If you end a session, the action might trigger a long rollback.

Follow the guidelines for optimizing queries

To optimize queries, consider the following guidelines:

  • Run the EXPLAIN statement.

    This command shows the individual steps involved in running a query. For more information, see Optimizing Queries with EXPLAIN in the MySQL documentation.

  • Run the SHOW PROFILE statement.

    Use this statement to review profile details that can indicate resource usage for statements that are run during the current session. For more information, see SHOW PROFILE Statement in the MySQL documentation.

  • Run the ANALYZE TABLE statement.

    Use this statement to refresh the index statistics for the tables accessed by the high-CPU consuming query. By analyzing the statement, you can help the optimizer choose an appropriate execution plan. For more information, see ANALYZE TABLE Statement in the MySQL documentation.
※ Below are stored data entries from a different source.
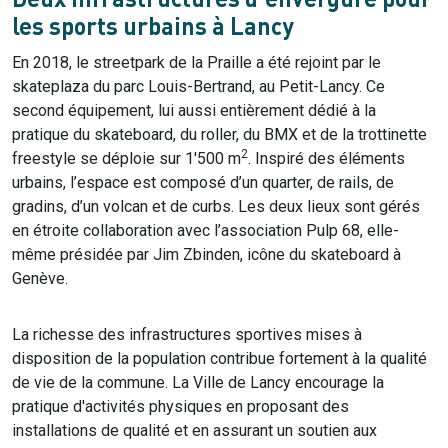
Deux infrastructures d’envergure pour
les sports urbains à Lancy
En 2018, le streetpark de la Praille a été rejoint par le
skateplaza du parc Louis-Bertrand, au Petit-Lancy. Ce
second équipement, lui aussi entièrement dédié à la
pratique du skateboard, du roller, du BMX et de la trottinette
2
freestyle se déploie sur 1'500 m
. Inspiré des éléments
urbains, l’espace est composé d’un quarter, de rails, de
gradins, d’un volcan et de curbs. Les deux lieux sont gérés
en étroite collaboration avec l’association Pulp 68, elle-
même présidée par Jim Zbinden, icône du skateboard à
Genève.
La richesse des infrastructures sportives mises à
disposition de la population contribue fortement à la qualité
de vie de la commune. La Ville de Lancy encourage la
pratique d'activités physiques en proposant des
installations de qualité et en assurant un soutien aux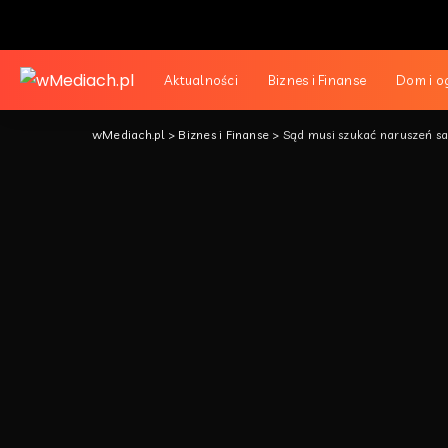
Aktualności
Biznes i Finanse
Dom i o
wMediach.pl
>
Biznes i Finanse
>
Sąd musi szukać naruszeń s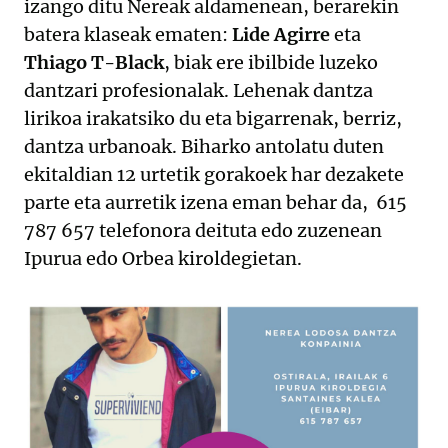
izango ditu Nereak aldamenean, berarekin
batera klaseak ematen:
Lide Agirre
eta
Thiago T-Black
, biak ere ibilbide luzeko
dantzari profesionalak. Lehenak dantza
lirikoa irakatsiko du eta bigarrenak, berriz,
dantza urbanoak. Biharko antolatu duten
ekitaldian 12 urtetik gorakoek har dezakete
parte eta aurretik izena eman behar da, 615
787 657 telefonora deituta edo zuzenean
Ipurua edo Orbea kiroldegietan.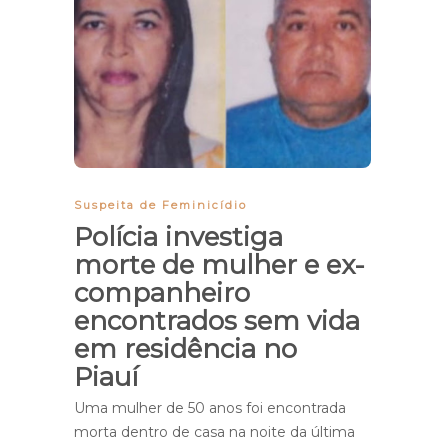
Suspeita de Feminicídio
Polícia investiga
morte de mulher e ex-
companheiro
encontrados sem vida
em residência no
Piauí
Uma mulher de 50 anos foi encontrada
morta dentro de casa na noite da última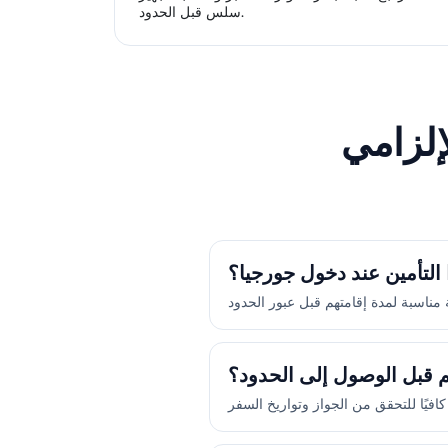
سلس قبل الحدود.
إلزامي
التأمين عند دخول جورجيا؟
م قبل الوصول إلى الحدود؟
Follow the guidelines for improving CPU usage

To improve CPU usage in a database instance, follow these guidelines:

  • Ensure that all queries are using proper indexes.

  • Find out whether you can use Aurora parallel queries. You can use this technique to reduce CPU usage on the head node by pushing down function processing, row filtering, and column projection for the WHERE clause.

  • Find out whether the number of SQL executions per second meets the expected thresholds.

  • Find out whether index maintenance or new index creation takes up CPU cycles needed by your production workload. Schedule maintenance activities outside of peak activity times.

  • Find out whether you can use partitioning to help reduce the query data set. For more information, see the blog post How to plan and optimize Amazon Aurora with MySQL compatibility for consolidated workloads.

Check for connection storms

If the DBLoadCPU metric is not very high, but the CPUUtilization metric is high, the cause of the high CPU utilization lies outside of the database engine. A classic example is a connection storm.

Check whether the following conditions are true:

  • There is an increase in both the Performance Insights CPUUtilization metric and the Amazon CloudWatch DatabaseConnections metric.

  • The number of threads in the CPU is greater than the number of vCPUs.

If the preceding conditions are true, consider decreasing the number of database connections. For example, you can use a connection pool such as RDS Proxy. To learn the best practices for effective connection management and scaling, see the whitepaper Amazon Aurora MySQL DBA Handbook for Connection Management.